→ **TASK INSTRUCTIONS**
Below are the records; collect from them each line containing the string "verbranding".
DATA SHOWN below:
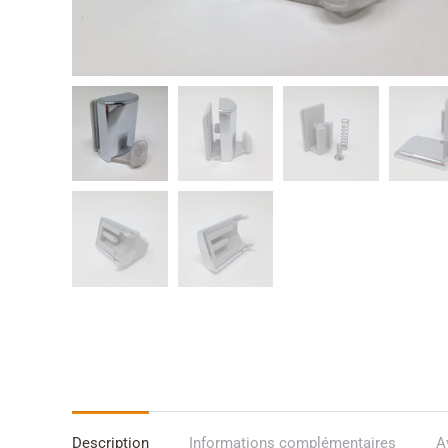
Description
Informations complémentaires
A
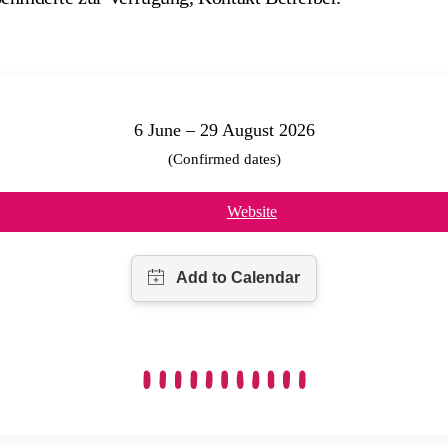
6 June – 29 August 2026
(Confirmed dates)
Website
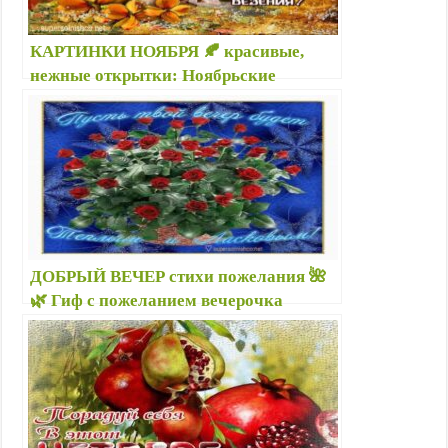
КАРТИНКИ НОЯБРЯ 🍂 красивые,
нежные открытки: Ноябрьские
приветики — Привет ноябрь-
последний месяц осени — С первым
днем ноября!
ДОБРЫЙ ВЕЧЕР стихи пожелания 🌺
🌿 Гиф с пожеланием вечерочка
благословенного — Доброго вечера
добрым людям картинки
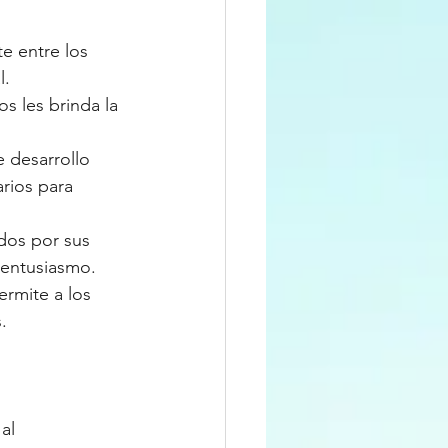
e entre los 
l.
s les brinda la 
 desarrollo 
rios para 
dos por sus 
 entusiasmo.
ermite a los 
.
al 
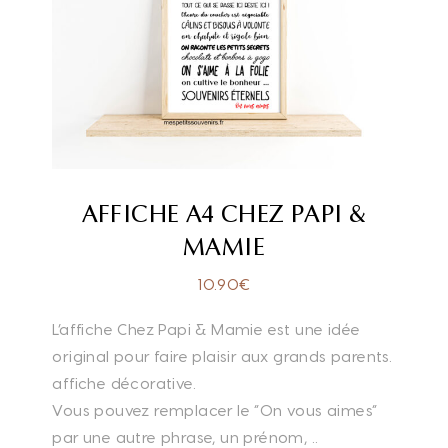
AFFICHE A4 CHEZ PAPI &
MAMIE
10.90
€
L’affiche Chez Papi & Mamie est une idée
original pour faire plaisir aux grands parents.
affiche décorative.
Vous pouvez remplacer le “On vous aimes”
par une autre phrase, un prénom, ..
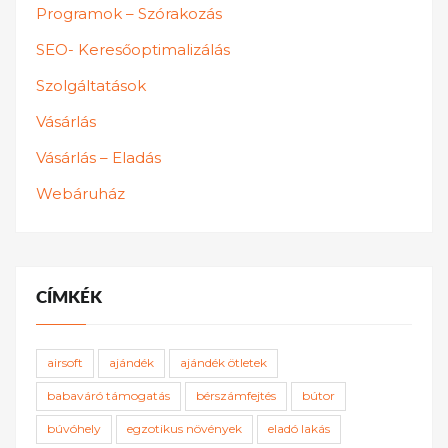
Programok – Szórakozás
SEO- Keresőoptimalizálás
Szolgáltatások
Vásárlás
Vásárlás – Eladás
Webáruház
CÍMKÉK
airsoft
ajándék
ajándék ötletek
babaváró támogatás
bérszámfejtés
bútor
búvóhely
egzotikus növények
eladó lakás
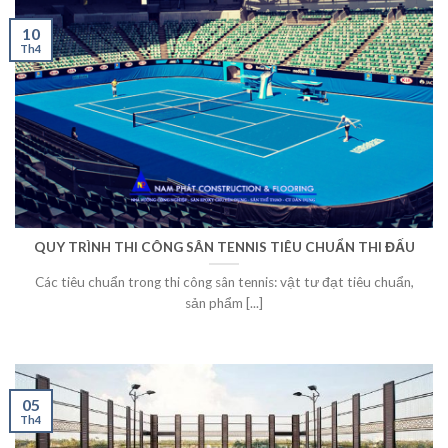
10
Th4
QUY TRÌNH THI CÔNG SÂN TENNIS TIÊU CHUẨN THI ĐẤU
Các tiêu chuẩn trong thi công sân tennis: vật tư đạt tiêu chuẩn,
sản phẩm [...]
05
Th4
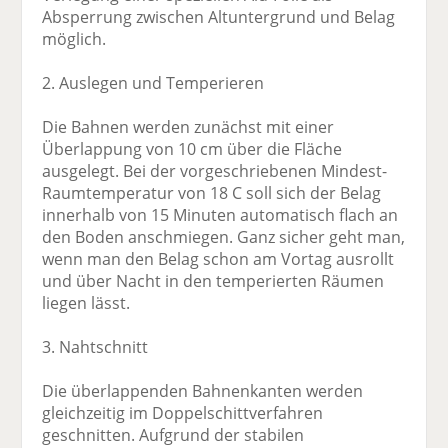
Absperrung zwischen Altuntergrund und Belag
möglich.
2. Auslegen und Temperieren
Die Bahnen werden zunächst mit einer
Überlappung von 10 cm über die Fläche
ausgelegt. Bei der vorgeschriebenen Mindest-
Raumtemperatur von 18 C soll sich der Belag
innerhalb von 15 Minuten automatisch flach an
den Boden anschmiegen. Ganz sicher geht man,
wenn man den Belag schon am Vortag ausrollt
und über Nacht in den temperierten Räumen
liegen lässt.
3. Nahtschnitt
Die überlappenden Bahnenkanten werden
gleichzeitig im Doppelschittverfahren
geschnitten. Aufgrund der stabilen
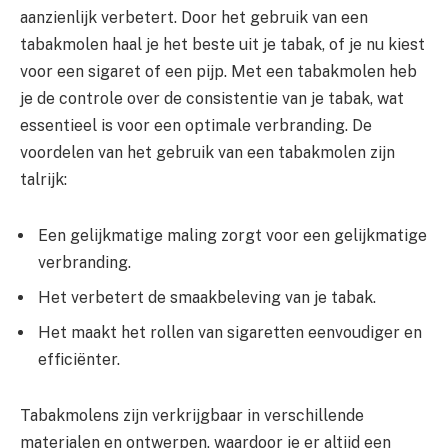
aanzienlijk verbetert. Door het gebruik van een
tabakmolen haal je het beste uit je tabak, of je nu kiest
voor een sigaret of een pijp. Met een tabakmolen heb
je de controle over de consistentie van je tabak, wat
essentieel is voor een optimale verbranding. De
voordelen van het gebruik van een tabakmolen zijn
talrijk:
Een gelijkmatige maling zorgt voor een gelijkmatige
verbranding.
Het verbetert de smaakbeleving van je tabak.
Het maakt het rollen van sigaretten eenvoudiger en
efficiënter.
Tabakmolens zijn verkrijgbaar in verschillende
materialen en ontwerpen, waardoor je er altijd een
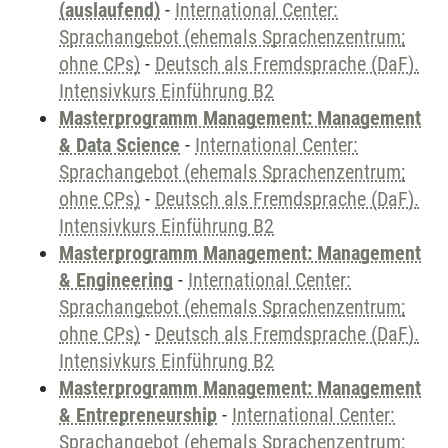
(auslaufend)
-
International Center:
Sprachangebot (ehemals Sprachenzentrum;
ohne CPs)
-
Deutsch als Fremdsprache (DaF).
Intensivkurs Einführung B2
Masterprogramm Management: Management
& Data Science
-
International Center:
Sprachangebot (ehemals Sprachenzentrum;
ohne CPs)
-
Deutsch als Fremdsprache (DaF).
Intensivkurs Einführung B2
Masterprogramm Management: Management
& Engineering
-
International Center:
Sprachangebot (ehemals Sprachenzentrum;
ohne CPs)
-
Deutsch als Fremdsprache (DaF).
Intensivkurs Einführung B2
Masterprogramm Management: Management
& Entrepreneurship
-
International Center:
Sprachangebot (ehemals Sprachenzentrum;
End of DATA SHOWN.
DATA SHOWN below:
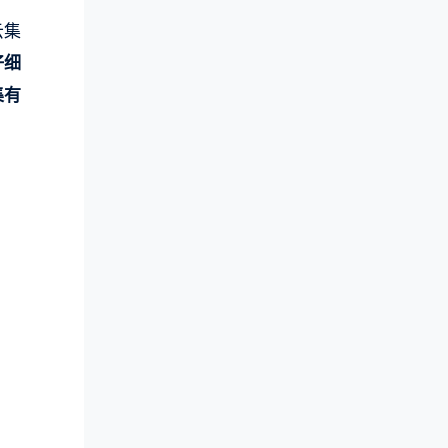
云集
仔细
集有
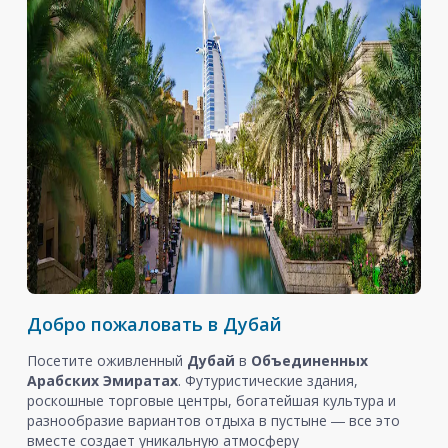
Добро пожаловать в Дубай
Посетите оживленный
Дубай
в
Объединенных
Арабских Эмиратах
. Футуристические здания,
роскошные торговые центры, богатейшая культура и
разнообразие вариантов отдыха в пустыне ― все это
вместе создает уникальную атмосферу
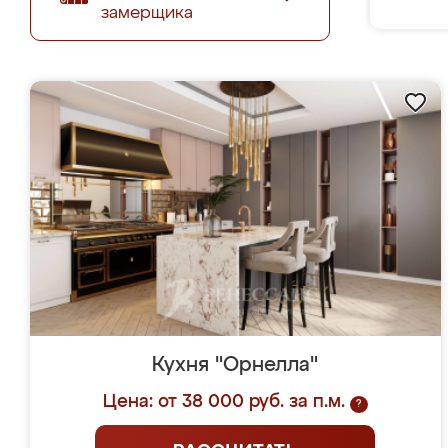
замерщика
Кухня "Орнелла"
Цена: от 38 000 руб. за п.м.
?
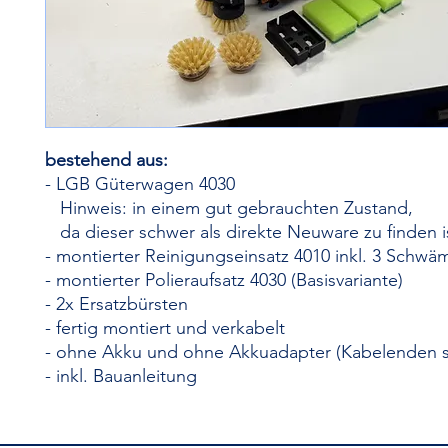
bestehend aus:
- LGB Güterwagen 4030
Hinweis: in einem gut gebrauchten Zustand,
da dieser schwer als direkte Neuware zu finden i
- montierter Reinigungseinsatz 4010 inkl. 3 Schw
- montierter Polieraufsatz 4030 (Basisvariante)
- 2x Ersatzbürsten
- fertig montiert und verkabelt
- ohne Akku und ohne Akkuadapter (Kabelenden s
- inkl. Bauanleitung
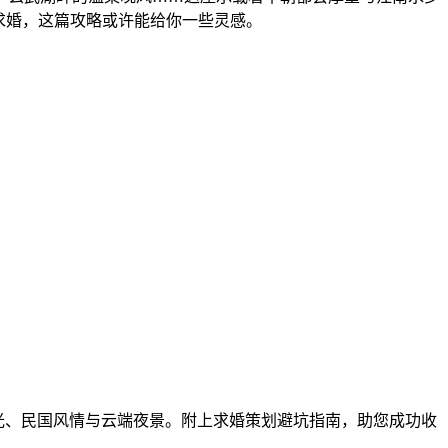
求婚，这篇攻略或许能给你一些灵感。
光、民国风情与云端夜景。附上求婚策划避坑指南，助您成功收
End of DATA SHOWN.
DATA SHOWN below:
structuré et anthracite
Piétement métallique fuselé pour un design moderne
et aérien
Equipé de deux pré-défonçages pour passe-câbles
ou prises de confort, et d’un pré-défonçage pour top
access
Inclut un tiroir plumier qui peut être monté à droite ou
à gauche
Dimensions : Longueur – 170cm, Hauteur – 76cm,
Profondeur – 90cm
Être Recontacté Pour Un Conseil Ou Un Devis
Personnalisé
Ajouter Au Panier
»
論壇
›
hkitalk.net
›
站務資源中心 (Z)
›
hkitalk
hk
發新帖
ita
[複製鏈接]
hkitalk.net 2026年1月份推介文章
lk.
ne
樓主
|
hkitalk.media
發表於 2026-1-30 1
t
End of DATA SHOWN.
→ **SOLUTION FOR THIS PROBLEM**
essentieel is voor een optimale verbranding. De
verbranding.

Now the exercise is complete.